DESIERTO, HERMANO DEL MAR

Soy un perpetuo exiliado con un mar oculto adentro que se encuentra en medio de una nada, donde las arenas juegan a sepultar mis pies descalzos, donde percibo que el único horizonte que me rodea son los kilómetros que me separan de ese mar real, libre, distante y que antaño ocupó este espacio, donde sus aguas serían las que me mojasen en lugar de ser abrazado por las dunas. Hablo de este sediento desierto hermano del mar, un mar de arena que añora el agua. Hablo de este árido desierto –inmenso– en constante movimiento, como lo está el mar, el que posee unas olas secas de arena que pierden el paso y se enredan entre ellas. 

Desierto, imitación constante del movimiento del mar, incluso de su grandeza. Abrazo incansable entre desierto y mar, abrazo eterno, fiel y doloroso por el haber y no tener, por la cuantiosa distancia.
Es el mar con su arena –desierto– la más bella de las combinaciones posibles, donde terminan siempre en beso la ola y la duna, y donde ambas, si te dejas, te acarician y abrazan.

¡Ay, mar, lejano mar! Contemplando la ruina de mi día, con los pies sepultados en la arena, el torpe mar apenas es un recuerdo borroso de aquellas tardes donde la arena húmeda salpicaba movida por el viento y las gaviotas surcaban el cielo siguiendo el rastro de un algo que desconozco. El olor de aquel mar, ya casi imperceptible, me abría las fosas nasales y su vecindad le añadía bonanza al día.
En mi bolsillo guardo la concha que él me regaló, polvo de melancolía que permanece en mis manos unos minutos mientras dura la mirada de lo vivido y lo que hoy es recuerdo. Esa nívea concha, que se mantenía a merced de la ola de turno en aquel mar nuestro de cada día, y que él robó de entre la espuma.

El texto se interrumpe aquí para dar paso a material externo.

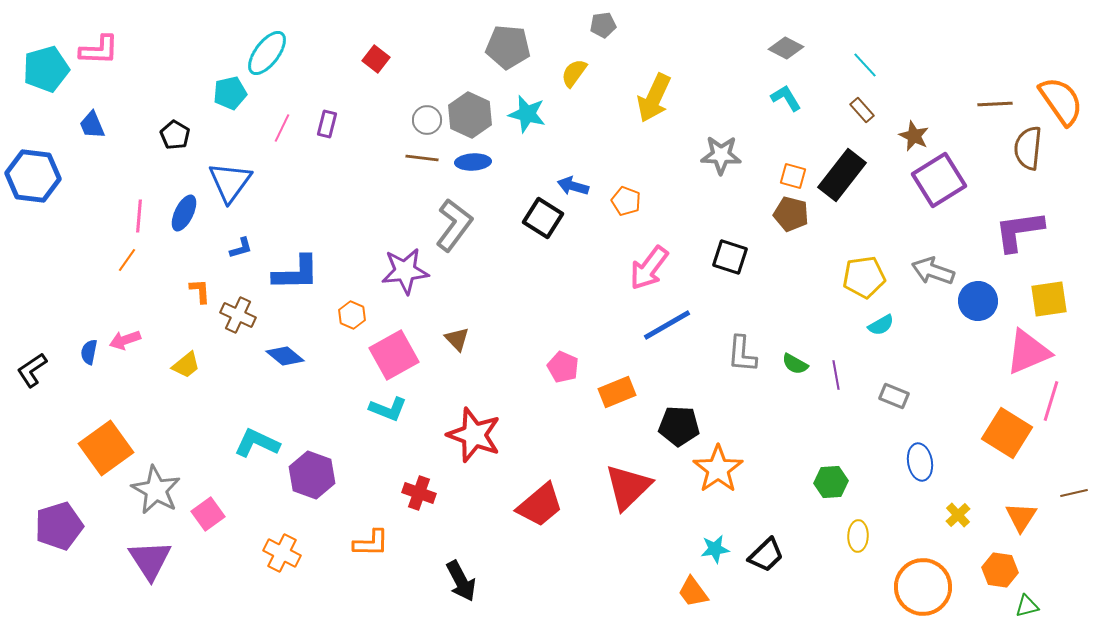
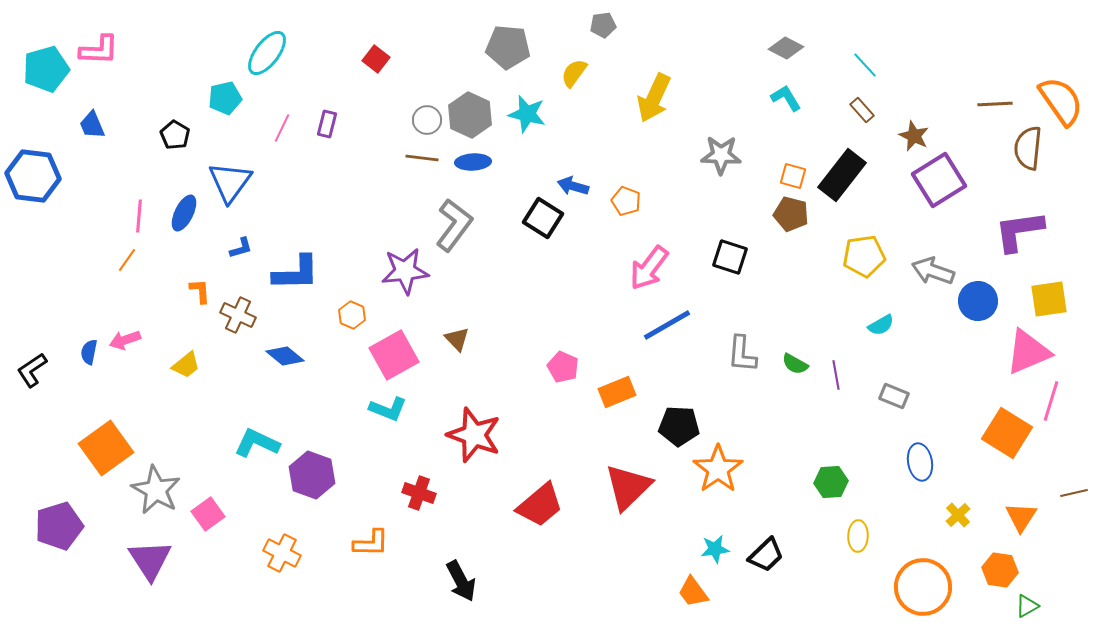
cyan pentagon at (230, 93): moved 5 px left, 5 px down
yellow pentagon at (864, 277): moved 21 px up
green triangle at (1027, 606): rotated 15 degrees counterclockwise
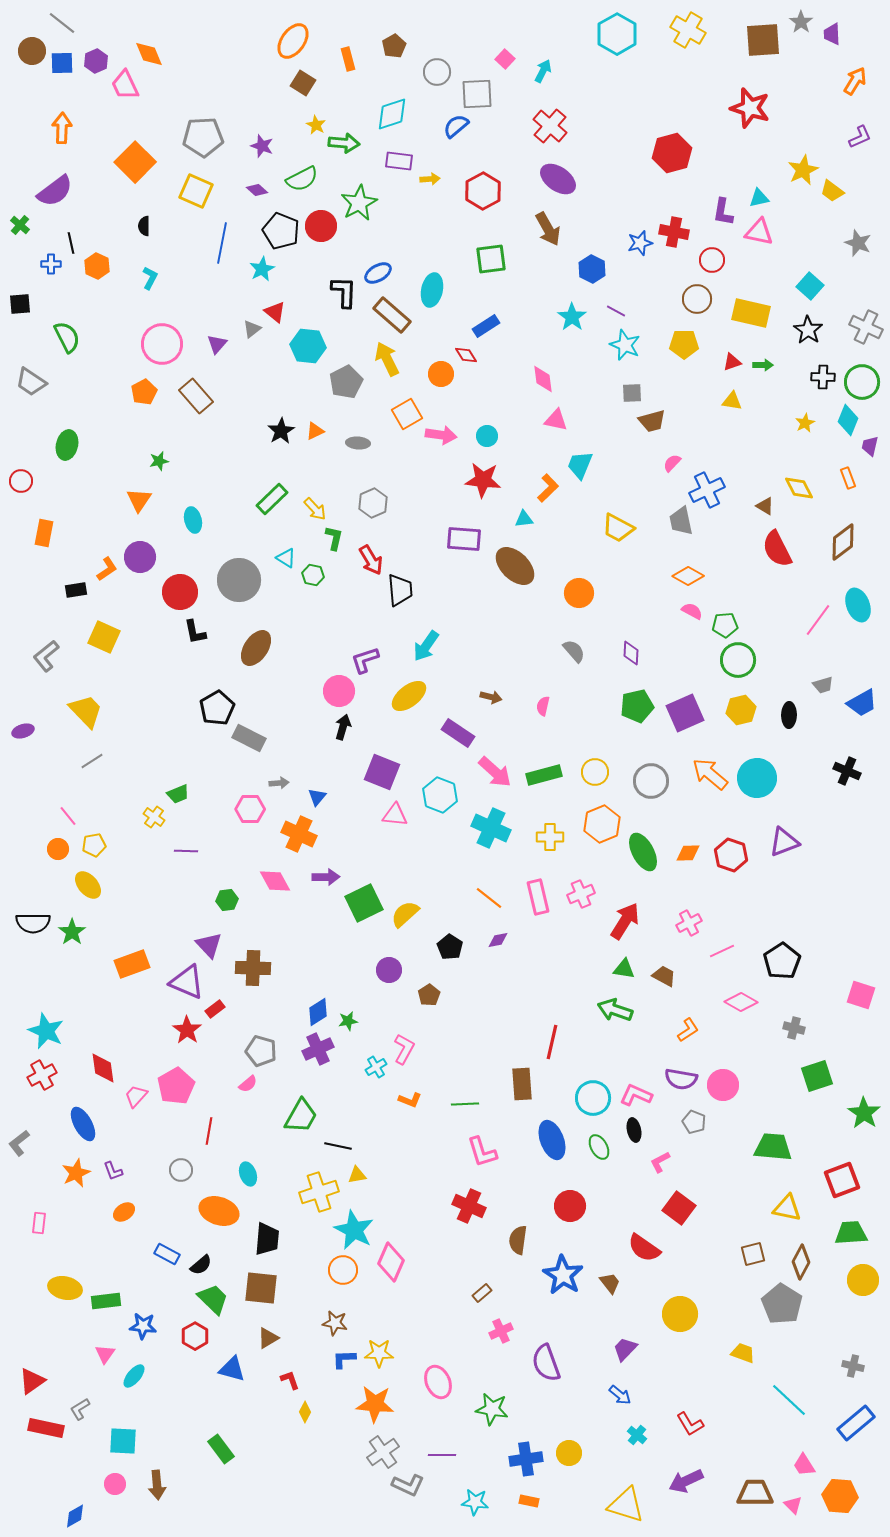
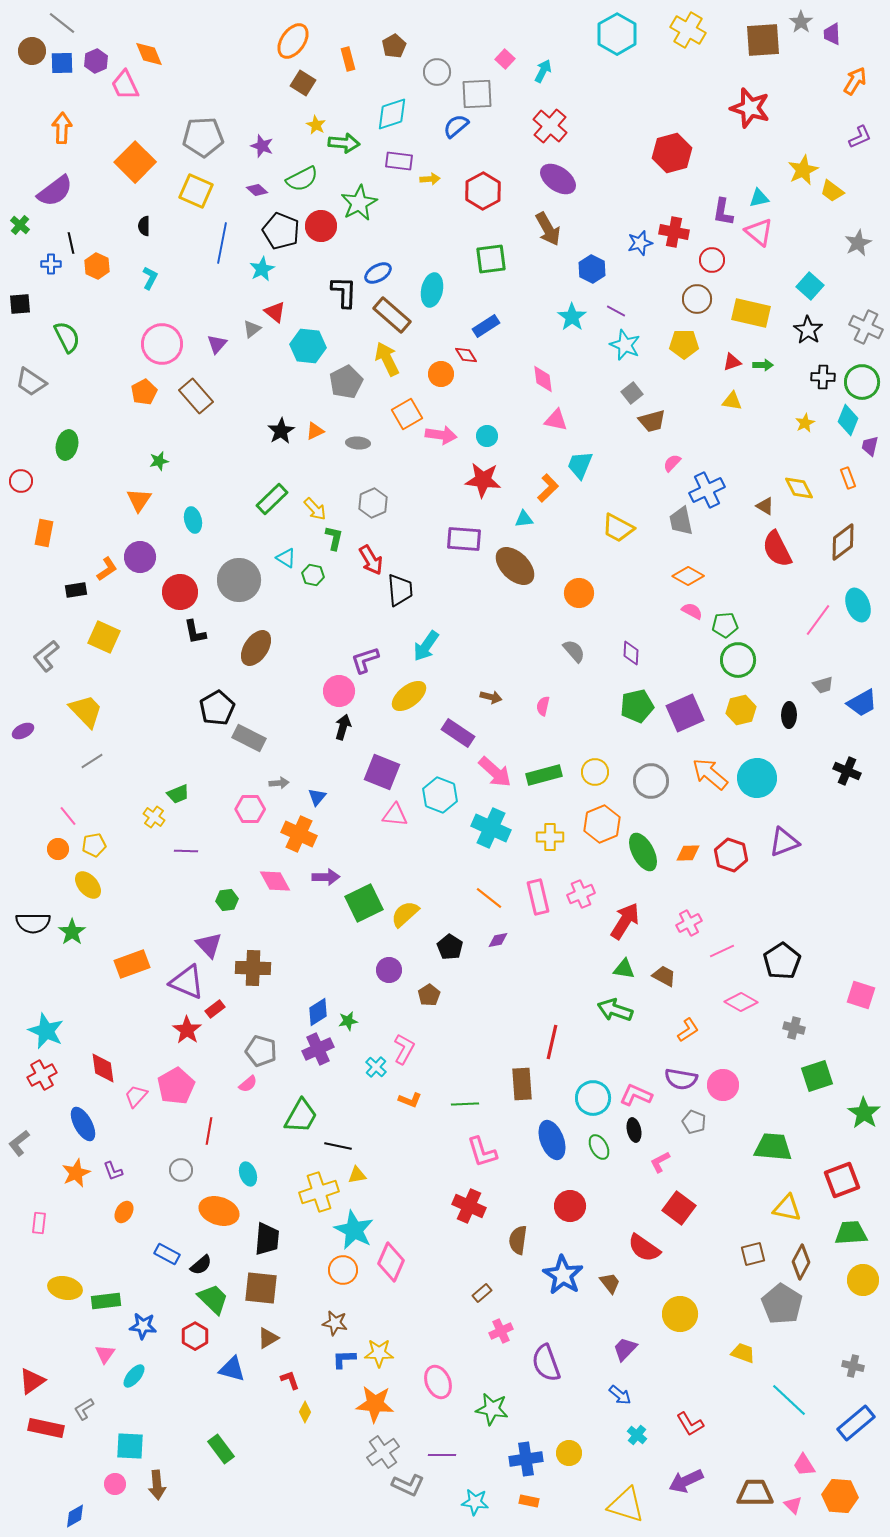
pink triangle at (759, 232): rotated 28 degrees clockwise
gray star at (858, 243): rotated 24 degrees clockwise
gray square at (632, 393): rotated 35 degrees counterclockwise
purple ellipse at (23, 731): rotated 10 degrees counterclockwise
cyan cross at (376, 1067): rotated 15 degrees counterclockwise
orange ellipse at (124, 1212): rotated 25 degrees counterclockwise
gray L-shape at (80, 1409): moved 4 px right
cyan square at (123, 1441): moved 7 px right, 5 px down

– ¡Toma! –me dijo. Siempre encontrarás motivos para que te dé suerte.

Y esa suerte ha compartido conmigo momentos de vida, de dolor y de amor. Como lo fue de vida y dolor el nacimiento de Venus, donde de una concha nació la diosa del amor.
Y hoy, lejano él y lejano el mar, en mi desierto de exilio invoco a la ola para que lave de arena mis pies sepultados y me devuelva ese olor a sal que me invitaba a mar un día sí y otro también, desde que nací hasta que me ahogué en distancias no deseadas, no perpetuas, pero sí inmensamente largas para conjugar el verbo añorar en cualquiera de sus tiempos.